Learning an Actionable Discrete Diffusion Policy via Large-Scale Actionless Video Pre-Training

Haoran He,Chenjia Bai,Ling Pan,Weinan Zhang,Bin Zhao,Xuelong Li
2024-10-09
Abstract:Learning a generalist embodied agent capable of completing multiple tasks poses challenges, primarily stemming from the scarcity of action-labeled robotic datasets. In contrast, a vast amount of human videos exist, capturing intricate tasks and interactions with the physical world. Promising prospects arise for utilizing actionless human videos for pre-training and transferring the knowledge to facilitate robot policy learning through limited robot demonstrations. However, it remains a challenge due to the domain gap between humans and robots. Moreover, it is difficult to extract useful information representing the dynamic world from human videos, because of its noisy and multimodal data structure. In this paper, we introduce a novel framework to tackle these challenges, which leverages a unified discrete diffusion to combine generative pre-training on human videos and policy fine-tuning on a small number of action-labeled robot videos. We start by compressing both human and robot videos into unified video tokens. In the pre-training stage, we employ a discrete diffusion model with a mask-and-replace diffusion strategy to predict future video tokens in the latent space. In the fine-tuning stage, we harness the imagined future videos to guide low-level action learning with a limited set of robot data. Experiments demonstrate that our method generates high-fidelity future videos for planning and enhances the fine-tuned policies compared to previous state-of-the-art approaches with superior performance. Our project website is available at <a class="link-external link-https" href="https://video-diff.github.io/" rel="external noopener nofollow">this https URL</a>.

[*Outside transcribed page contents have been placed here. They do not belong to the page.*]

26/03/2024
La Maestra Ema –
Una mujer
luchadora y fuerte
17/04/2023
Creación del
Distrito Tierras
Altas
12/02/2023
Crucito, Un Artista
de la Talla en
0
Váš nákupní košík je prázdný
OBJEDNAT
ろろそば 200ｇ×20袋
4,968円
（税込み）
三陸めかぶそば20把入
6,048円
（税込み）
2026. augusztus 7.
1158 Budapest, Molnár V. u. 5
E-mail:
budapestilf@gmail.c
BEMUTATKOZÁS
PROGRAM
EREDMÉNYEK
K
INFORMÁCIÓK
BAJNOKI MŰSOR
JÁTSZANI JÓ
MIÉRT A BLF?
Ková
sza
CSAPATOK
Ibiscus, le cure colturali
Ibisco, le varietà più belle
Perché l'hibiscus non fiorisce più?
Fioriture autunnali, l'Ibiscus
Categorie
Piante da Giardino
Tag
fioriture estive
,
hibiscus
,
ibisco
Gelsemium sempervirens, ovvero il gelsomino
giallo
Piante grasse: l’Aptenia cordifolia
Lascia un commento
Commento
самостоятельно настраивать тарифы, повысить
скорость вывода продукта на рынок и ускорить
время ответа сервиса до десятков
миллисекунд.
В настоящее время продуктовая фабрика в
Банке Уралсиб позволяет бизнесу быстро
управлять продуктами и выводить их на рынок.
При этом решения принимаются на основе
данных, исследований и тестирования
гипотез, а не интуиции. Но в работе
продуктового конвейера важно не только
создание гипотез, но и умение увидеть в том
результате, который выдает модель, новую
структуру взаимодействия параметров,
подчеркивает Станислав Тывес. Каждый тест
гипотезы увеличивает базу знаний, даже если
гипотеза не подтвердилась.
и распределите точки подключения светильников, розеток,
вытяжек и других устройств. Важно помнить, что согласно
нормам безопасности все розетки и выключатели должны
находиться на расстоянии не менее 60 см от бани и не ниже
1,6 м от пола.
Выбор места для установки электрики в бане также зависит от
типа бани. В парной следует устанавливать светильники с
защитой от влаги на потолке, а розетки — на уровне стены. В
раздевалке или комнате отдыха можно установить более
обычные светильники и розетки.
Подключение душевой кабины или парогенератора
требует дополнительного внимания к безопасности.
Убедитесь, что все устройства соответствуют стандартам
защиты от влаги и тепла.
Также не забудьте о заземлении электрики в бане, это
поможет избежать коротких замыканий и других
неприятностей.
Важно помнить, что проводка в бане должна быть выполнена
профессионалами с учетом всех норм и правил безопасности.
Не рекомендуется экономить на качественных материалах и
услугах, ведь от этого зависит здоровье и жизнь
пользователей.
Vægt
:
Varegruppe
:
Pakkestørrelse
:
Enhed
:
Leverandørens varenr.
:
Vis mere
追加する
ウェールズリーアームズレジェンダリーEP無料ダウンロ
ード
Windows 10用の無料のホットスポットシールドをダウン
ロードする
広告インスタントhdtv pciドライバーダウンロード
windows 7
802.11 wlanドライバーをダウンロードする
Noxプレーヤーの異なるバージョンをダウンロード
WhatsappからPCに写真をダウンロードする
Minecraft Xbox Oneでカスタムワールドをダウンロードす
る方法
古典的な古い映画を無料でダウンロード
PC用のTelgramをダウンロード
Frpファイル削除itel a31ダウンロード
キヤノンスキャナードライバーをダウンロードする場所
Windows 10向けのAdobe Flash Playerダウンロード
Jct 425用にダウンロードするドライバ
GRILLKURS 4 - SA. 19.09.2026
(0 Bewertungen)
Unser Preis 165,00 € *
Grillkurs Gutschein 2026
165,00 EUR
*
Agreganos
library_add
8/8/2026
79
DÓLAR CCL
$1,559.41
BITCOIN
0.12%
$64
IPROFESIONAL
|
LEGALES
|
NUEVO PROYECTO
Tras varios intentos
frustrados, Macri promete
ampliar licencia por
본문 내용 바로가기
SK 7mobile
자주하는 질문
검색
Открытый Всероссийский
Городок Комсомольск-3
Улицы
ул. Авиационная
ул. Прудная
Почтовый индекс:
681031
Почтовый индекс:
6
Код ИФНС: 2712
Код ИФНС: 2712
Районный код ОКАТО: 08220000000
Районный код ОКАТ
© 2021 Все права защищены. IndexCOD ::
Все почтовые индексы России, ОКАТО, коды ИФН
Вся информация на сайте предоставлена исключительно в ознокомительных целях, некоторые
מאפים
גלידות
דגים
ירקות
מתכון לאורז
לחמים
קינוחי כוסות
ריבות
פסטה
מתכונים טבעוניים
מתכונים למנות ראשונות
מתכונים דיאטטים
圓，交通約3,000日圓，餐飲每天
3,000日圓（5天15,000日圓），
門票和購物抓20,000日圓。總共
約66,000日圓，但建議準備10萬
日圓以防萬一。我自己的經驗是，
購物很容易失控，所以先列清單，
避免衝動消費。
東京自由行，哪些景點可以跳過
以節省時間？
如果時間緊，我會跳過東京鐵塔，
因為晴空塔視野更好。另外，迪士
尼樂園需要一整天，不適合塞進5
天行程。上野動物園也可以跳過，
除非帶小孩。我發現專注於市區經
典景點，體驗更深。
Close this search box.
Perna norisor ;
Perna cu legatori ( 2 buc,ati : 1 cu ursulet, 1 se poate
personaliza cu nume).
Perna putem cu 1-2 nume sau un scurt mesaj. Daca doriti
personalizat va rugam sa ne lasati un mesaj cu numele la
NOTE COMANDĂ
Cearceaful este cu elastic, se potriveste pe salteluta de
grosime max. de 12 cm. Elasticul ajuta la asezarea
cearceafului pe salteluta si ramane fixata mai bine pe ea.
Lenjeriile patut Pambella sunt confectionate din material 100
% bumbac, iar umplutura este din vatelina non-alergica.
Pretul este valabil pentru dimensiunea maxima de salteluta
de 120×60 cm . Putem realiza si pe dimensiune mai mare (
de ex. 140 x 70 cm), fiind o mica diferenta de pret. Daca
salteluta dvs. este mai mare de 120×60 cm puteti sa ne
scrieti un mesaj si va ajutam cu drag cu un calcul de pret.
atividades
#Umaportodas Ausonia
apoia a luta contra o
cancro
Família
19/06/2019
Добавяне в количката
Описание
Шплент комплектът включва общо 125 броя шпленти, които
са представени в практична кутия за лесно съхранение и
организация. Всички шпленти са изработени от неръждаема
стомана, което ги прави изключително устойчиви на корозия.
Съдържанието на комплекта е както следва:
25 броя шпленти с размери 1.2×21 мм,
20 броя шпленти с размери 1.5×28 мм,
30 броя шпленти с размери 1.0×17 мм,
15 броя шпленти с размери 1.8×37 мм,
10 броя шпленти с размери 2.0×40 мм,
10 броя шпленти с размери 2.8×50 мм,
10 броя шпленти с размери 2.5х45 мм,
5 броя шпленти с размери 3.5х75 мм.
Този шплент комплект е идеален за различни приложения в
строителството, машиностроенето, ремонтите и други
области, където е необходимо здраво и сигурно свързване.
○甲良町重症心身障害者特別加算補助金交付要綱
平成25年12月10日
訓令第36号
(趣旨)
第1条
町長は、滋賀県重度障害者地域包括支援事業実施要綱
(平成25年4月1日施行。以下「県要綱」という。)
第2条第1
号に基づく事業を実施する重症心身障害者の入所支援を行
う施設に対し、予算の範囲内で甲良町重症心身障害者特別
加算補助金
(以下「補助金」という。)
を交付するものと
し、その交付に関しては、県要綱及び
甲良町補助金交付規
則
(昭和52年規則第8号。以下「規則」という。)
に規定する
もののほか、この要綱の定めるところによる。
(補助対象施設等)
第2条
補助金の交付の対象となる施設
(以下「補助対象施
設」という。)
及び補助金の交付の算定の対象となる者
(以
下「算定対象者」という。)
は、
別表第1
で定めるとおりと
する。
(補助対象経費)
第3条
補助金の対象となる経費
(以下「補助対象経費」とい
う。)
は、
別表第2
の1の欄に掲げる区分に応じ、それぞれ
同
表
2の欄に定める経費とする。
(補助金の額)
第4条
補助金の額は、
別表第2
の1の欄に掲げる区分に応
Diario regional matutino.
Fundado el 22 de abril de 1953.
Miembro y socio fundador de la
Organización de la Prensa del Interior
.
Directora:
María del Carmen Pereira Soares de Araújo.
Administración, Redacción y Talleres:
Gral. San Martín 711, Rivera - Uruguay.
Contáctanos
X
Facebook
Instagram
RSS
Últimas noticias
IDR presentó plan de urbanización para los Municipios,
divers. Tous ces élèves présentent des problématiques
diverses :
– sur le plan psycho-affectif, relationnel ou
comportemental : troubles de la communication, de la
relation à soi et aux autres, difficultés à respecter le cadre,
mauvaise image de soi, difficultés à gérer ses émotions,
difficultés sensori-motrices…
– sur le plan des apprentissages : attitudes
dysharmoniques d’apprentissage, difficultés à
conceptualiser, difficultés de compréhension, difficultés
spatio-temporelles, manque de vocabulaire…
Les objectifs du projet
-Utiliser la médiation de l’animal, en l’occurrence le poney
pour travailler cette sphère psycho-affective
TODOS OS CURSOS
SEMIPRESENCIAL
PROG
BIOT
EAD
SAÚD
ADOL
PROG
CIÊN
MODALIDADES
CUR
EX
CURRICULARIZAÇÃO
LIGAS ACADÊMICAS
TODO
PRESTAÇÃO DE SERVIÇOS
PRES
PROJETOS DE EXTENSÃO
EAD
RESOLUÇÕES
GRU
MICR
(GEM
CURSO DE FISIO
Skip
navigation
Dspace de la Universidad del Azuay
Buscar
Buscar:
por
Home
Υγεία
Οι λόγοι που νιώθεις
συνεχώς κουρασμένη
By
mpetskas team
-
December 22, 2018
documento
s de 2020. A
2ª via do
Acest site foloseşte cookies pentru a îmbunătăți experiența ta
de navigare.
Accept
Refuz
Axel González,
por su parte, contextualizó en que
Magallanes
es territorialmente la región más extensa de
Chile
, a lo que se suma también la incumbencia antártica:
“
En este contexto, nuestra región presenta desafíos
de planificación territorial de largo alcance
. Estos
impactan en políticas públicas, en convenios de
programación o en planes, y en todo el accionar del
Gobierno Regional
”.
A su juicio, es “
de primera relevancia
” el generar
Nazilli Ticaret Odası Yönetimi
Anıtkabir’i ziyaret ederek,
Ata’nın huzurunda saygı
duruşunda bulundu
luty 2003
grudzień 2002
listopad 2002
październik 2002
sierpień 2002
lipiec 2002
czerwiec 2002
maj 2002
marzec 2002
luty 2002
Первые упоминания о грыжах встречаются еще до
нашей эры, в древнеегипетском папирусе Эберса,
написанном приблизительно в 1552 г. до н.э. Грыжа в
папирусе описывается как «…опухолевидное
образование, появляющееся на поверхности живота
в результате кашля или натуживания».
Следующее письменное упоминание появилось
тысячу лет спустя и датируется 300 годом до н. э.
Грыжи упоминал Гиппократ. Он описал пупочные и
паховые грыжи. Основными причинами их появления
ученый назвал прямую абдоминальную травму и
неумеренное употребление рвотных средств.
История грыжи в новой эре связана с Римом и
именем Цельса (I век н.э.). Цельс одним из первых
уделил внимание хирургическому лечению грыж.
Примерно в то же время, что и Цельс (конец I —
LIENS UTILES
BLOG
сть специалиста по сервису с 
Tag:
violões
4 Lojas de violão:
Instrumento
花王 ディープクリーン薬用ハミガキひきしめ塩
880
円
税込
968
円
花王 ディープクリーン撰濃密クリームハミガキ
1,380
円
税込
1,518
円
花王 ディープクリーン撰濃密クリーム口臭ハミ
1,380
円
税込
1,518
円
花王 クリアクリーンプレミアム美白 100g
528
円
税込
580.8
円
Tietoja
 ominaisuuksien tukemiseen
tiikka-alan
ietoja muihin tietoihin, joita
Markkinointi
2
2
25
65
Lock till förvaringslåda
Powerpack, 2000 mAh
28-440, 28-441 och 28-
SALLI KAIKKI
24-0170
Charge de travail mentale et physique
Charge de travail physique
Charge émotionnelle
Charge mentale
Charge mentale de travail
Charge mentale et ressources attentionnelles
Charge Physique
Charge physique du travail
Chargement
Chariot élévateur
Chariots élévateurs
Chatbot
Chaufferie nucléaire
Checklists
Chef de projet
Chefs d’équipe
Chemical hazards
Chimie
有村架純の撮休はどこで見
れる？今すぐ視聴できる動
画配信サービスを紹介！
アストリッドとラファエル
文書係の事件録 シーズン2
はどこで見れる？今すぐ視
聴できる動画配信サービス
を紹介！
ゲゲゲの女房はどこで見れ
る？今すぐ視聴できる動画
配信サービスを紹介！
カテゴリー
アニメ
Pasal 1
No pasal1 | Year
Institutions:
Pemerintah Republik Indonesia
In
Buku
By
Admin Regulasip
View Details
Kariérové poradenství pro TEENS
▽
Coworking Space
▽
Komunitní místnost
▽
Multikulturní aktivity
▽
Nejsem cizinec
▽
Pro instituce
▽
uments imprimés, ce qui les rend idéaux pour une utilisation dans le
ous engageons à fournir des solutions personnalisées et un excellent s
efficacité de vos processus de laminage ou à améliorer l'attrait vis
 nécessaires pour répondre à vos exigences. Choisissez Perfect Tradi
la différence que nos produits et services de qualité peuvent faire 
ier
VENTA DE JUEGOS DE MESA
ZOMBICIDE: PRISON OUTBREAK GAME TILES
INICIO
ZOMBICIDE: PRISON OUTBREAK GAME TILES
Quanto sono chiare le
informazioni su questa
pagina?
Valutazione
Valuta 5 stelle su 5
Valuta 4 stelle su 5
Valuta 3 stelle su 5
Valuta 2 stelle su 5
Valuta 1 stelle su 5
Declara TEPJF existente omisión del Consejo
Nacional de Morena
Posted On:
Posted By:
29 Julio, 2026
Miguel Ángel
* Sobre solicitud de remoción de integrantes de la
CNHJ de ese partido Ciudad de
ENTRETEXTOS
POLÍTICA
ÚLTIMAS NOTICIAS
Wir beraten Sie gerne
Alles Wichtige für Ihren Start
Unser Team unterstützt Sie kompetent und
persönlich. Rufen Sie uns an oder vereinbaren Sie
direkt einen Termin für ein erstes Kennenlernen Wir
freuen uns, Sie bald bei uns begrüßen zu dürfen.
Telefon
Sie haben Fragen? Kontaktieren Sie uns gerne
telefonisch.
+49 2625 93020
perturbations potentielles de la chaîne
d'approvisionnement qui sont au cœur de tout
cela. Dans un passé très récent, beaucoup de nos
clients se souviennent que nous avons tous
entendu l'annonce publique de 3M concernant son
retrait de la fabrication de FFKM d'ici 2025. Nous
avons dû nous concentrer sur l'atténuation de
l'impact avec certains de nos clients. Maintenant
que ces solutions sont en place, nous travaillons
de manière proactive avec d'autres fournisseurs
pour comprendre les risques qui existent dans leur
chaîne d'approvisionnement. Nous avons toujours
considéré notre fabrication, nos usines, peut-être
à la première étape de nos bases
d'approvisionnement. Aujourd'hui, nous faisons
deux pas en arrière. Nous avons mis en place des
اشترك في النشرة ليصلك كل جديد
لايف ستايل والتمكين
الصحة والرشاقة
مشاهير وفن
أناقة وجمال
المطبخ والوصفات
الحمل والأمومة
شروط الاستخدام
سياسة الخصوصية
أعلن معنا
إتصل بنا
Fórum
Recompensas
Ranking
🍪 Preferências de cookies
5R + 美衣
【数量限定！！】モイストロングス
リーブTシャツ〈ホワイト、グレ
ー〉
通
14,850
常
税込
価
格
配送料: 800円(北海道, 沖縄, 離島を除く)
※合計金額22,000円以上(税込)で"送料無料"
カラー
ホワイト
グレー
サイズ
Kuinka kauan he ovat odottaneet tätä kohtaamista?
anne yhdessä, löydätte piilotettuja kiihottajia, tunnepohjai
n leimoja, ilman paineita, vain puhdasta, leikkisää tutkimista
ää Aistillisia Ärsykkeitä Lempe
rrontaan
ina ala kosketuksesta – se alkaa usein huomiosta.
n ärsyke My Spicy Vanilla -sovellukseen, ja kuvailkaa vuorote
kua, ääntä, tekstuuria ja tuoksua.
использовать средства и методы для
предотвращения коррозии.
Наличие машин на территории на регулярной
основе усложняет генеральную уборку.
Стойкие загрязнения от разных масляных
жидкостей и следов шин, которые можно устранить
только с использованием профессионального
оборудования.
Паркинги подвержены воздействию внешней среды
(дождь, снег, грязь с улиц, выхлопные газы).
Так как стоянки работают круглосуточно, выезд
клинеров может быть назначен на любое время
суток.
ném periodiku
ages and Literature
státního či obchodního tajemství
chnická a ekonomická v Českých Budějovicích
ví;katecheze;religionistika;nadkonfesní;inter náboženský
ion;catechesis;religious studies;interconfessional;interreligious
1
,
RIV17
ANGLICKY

Machine Learning,Computer Vision and Pattern Recognition,Robotics
What problem does this paper attempt to address?
The paper attempts to address the problem of how to utilize large-scale human video data without action labels to pre-train models and fine-tune them with a small amount of robot video data with action labels, thereby generating a general robot agent capable of performing various tasks. Specifically, the paper aims to overcome the following challenges: 1. **Scarcity of Robot Data**: Unlike the vast amount of data available on the internet, high-quality robot interaction data is difficult to obtain because it usually needs to be collected through teleoperation or kinematic solvers, which is both expensive and time-consuming. 2. **Domain Gap Between Humans and Robots**: The behavior patterns in human videos are complex and diverse, making it challenging to directly transfer this knowledge to robots due to significant differences in morphology and dynamics. 3. **Extracting Useful Information from Human Videos**: Human video data is noisy and multimodal, making it challenging to extract useful information that represents the dynamic world. To address these challenges, the paper proposes a video policy learning framework based on a discrete diffusion model (VPDD), which achieves its goals through the following steps: - **Pre-training Phase**: Utilize large-scale human video data without action labels for pre-training. By predicting future video frames through a discrete diffusion model, the framework learns common-sense knowledge, dynamic rules, and behavior patterns in human-robot interactions. - **Fine-tuning Phase**: Utilize a small amount of robot video data with action labels for fine-tuning. By using the predicted future videos to guide low-level action learning, the model can generate specific action instructions based on the predicted future videos. In this way, VPDD can effectively transfer the knowledge learned from human videos to robot tasks, improving the robot's performance in multi-task environments.